Statistical analysis

The aim of statistical analysis was to standardize individual measurements of all 10 measured QTs in all 1001 examinees and make them comparable across the villages. Then, in a merged sample of 1001 examinees, a search for the presence of over- or under-representation of individuals from the single village populations (V1-V10) in the most extreme 10% of values was performed. In such analysis the values of measurements of each QT were ranked from 1 to 1001, and the top and bottom 100 values were investigated for an excess of individuals from the single village. Exactly 10 persons from each village would be expected in top and bottom 10% by chance. Based on a simple χ2 statistics for 10 independent samples with 100 randomly chosen individuals, the presence of 17 or more individuals from the same village in the top 10% values by rank among all 1001 examinees would indicate statistically significant over-representation, while 3 or fewer would indicate statistically significant under-representation of a specific village. Multiple comparisons performed in the same way for 10 different quantitative traits would be expected to result in 2-3 false positive clusters by chance, but we expected to demonstrate that the number of clusters was dramatically greater than expected by chance.

To make this analysis as informative as possible, two different models of standardization of QT measurements were applied. Data on age, gender, height, weight, and village of origin (V1–V10) were analyzed in a logistic regression with QT measurement as outcome (37). Age and gender were forced in all prediction models, irrespective of whether they were formally significant. Model 1 allowed age, gender, height, and weight as predictors, whereas Model 2 allowed only age and gender as predictors.

Results

To demonstrate the proposed principle on a clinically apparent QT (in this example, human height) using actual data from this isolate resource, we presented the distributions of male and female population by height in Jurandvor and Baščanska Draga villages on Krk island (Figure 1; V11) and in our sample from 9 other villages (including the V10 with immigrants). We used the example of villages Jurandvor and Baščanska Draga (V11) because a variant in PROP1 gene has recently been identified as a cause of dwarfism, which is prevalent in the villages (16). We presented a reported population distribution by height in 258 examinees from V11 (15) alongside the distribution of 1001 examinees in villages V1-V10 combined (Figure 3). This presentation was made solely to demonstrate how the presence of the causal PROP1 mutation in V11 population could have been identified using the strategy we propose, as the cases affected by dwarfism from V11 would have been in large excess in the lower end of the height distribution of all the 11 villages combined.

Figure 3.

Figure 3

Open in a new tab

Effect of PROP-1 mutation on height in Jurandvor/Baščanska Draga (V11) population isolate in comparison to other investigated population isolates (V1-V10).

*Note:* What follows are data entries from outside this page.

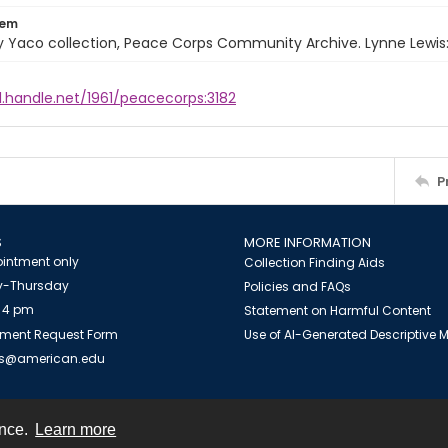
tem
 Yaco collection, Peace Corps Community Archive. Lynne Lewis:
l.handle.net/1961/peacecorps:3182
P
S
MORE INFORMATION
intment only
Collection Finding Aids
-Thursday
Policies and FAQs
 4 pm
Statement on Harmful Content
ment Request Form
Use of AI-Generated Descriptive
es@american.edu
ence.
Learn more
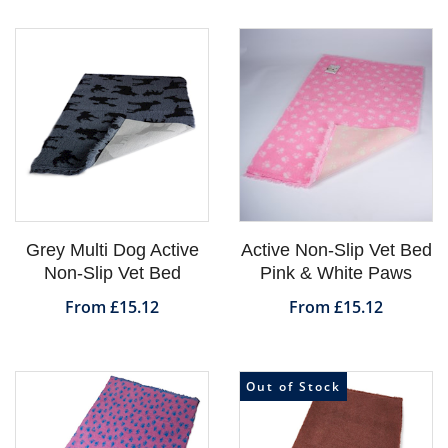
Grey Multi Dog Active
Active Non-Slip Vet Bed
Non-Slip Vet Bed
Pink & White Paws
From £15.12
From £15.12
Out of Stock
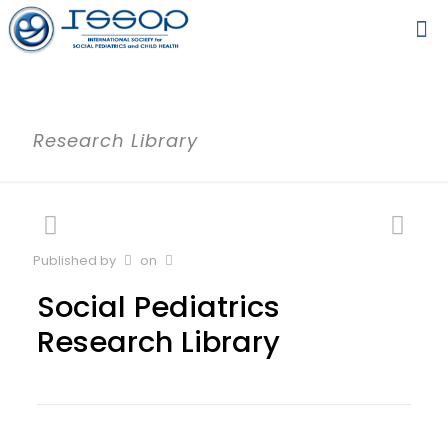
Research Library
Published by
on
Social Pediatrics
Research Library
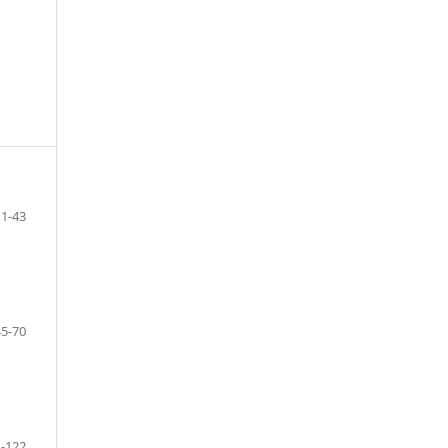
1-43
45-70
-122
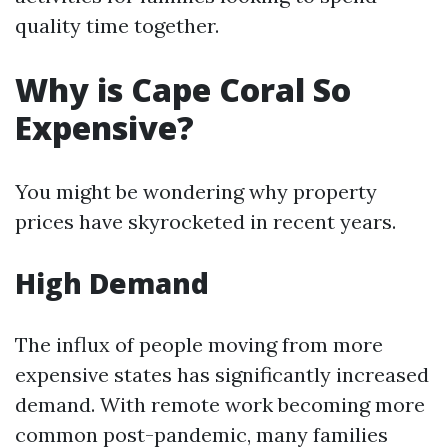
quality time together.
Why is Cape Coral So
Expensive?
You might be wondering why property
prices have skyrocketed in recent years.
High Demand
The influx of people moving from more
expensive states has significantly increased
demand. With remote work becoming more
common post-pandemic, many families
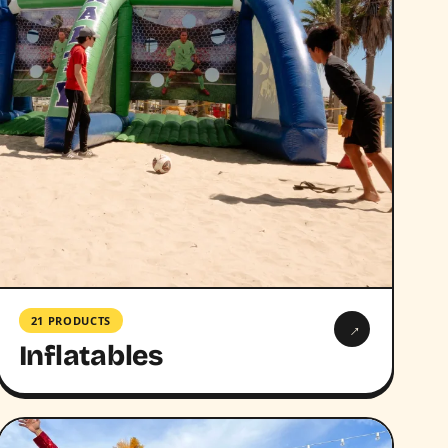
21 PRODUCTS
→
Inflatables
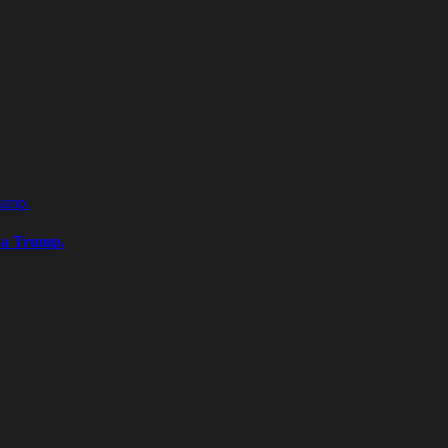
rump.
na Trump.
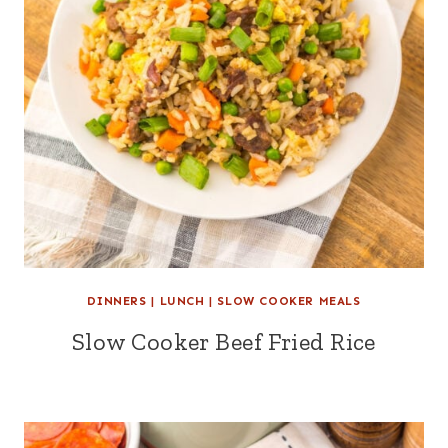
DINNERS
|
LUNCH
|
SLOW COOKER MEALS
Slow Cooker Beef Fried Rice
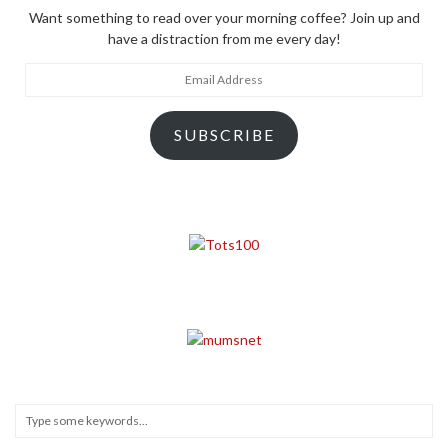
Want something to read over your morning coffee? Join up and
have a distraction from me every day!
Email
Address
SUBSCRIBE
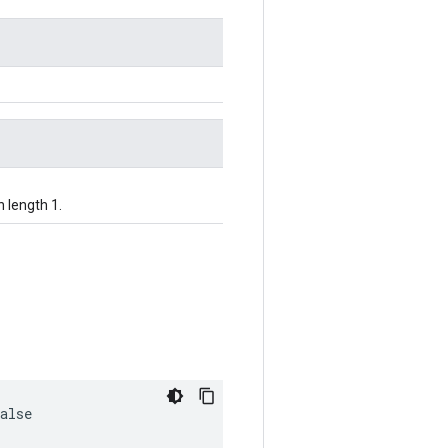
h length 1.
alse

Dashed line – Jurandvor/Baščanska Draga (V11), females (n=151); full line – other villages (V1-V10), males (n=455); dotted line – Jurandvor/Baščanska Draga (V11), males (n=107); dot-dash line – other villages (V1-V10), females (n=546).

In Table 4, we present the comparison between the chosen villages for all the investigated quantitative traits. Based on this comparison, we tried to identify over- or under-represented villages in the extremes of the distributions of 10 measured QTs under the two models of measurement standardization. Statistical computation how many of the 10 villages would be expected as positive or negative outliers purely by chance showed that between 2 and 3 such cases would be expected for all 10 traits in Table 4. Under Model 1, the number of clusters is 34, ie, an order of magnitude greater. The exclusion of height and weight as predictors (model 2) changed this result further only marginally, by increasing it to 36 such clusters.

Table 4.

Villages (V1-V10) with unusually large or small numbers of individuals having extreme values of the 10 quantitative traits

No. of individuals from the same village in
bottom 10% of all recorded values*
 top 10% of all recorded values*
Parameter 0 or 1 (P<0.01) 2 or 3 (P<0.05) 17 or 18 (P<0.05) 19+ (P<0.01) 0 or 1 (P<0.01) 2 or 3 (P<0.05) 17 or 18 (P<0.05) 19+ (P<0.01)
Model 1 (predictors: age, sex, height, weight):
  SBP V3,V4 V8 V3
  DBP V6 V3,4,7 V8,V9 V6
  BMI
  log (LDL) V6,V7 V2,V8 V8 V6,V7
  log (triglycerides) V6
  log (total cholesterol) V6 V8 V8 V6
  log (creatinine) V6 V8
  urate V9
  log (serum glucose) V8 V1 V2 V6,V8
  HDL V1 V9 V8
Model 2 (predictors: age, sex):
  SBP V3 V3
  DBP V3,4,7 V8,V9
  BMI
  log (LDL) V6,V7 V2,V8 V8 V6,V7
  log (triglycerides) V8 V6
  log (total cholesterol) V6 V8 V8 V7 V6
  log (creatinine) V6,9 V3 V8 V8
  urate V8,V9
  log (serum glucose) V8 V3 V2 V8
  HDL V1 V6 V9 V8
Open in a new tab

*Ten expected per each village.

†Abbreviations: SBP – systolic blood pressure; DBP – diastolic blood pressure; BMI – body mass index; log – logarithmically transformed variable; LDL – low density lipoprotein; HDL – high density lipoprotein.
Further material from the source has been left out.